Source: The Conversation – in French – By Rachel Weldrick, Assistant Professor, Political Science, Concordia University
Les aînés sont exclus des décisions concernant le déploiement de l’intelligence artificielle.
De nombreuses personnes âgées sont hautement qualifiées, éprouvent de la curiosité à l’égard des technologies émergentes et sont désireuses d’en savoir plus sur l’IA ; elles s’intéressent au potentiel que celle-ci représente pour notre société. Toutefois, des études montrent que de nombreux employeurs continuent de croire que les employés âgés maîtrisent mal les outils technologiques.
Par conséquent, les personnes âgées voient souvent des occasions d’emploi leur échapper ou ne sont pas prises en considération pour des promotions, même lorsqu’elles possèdent les compétences, la formation et l’expertise requises.
Cet article fait partie de notre série La Révolution grise. La Conversation vous propose d’analyser sous toutes ses facettes l’impact du vieillissement de l’imposante cohorte des boomers sur notre société. Manières de se loger, de travailler, de consommer la culture, de s’alimenter, de voyager, de se soigner, de vivre… découvrez avec nous les bouleversements en cours, et à venir.

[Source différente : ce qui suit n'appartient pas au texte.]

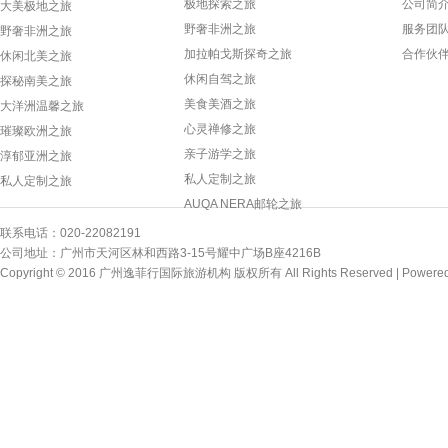
极地探索之旅
公司简
大美极地之旅
野奢非洲之旅
服务团
野奢非洲之旅
加拉帕戈斯探奇之旅
合作伙
休闲北美之旅
休闲自驾之旅
探秘南美之旅
美食美酒之旅
大洋洲温馨之旅
心灵禅修之旅
璀璨欧洲之旅
亲子游学之旅
淳郁亚洲之旅
私人定制之旅
私人定制之旅
AUQA NERA邮轮之旅
联系电话：020-22082191
公司地址：广州市天河区林和西路3-15号耀中广场B座4216B
Copyright © 2016 广州逸菲行国际旅游机构 版权所有 All Rights Reserved |
Powere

L’industrie de l’IA constitue un bon exemple à cet égard. Plutôt que de refléter toute la diversité des utilisateurs potentiels, son personnel est principalement composé de jeunes hommes. Elle risque donc de concevoir des applications et des outils qui reproduisent les préjugés propres à cette catégorie démographique.
Selon un nombre croissant d’études, les personnes âgées sont systématiquement sous-représentées dans les processus de développement des modèles d’IA. Cette lacune rend ces systèmes moins efficaces lorsqu’il s’agit de reconnaître les besoins ou les préférences des utilisateurs âgés et d’y répondre.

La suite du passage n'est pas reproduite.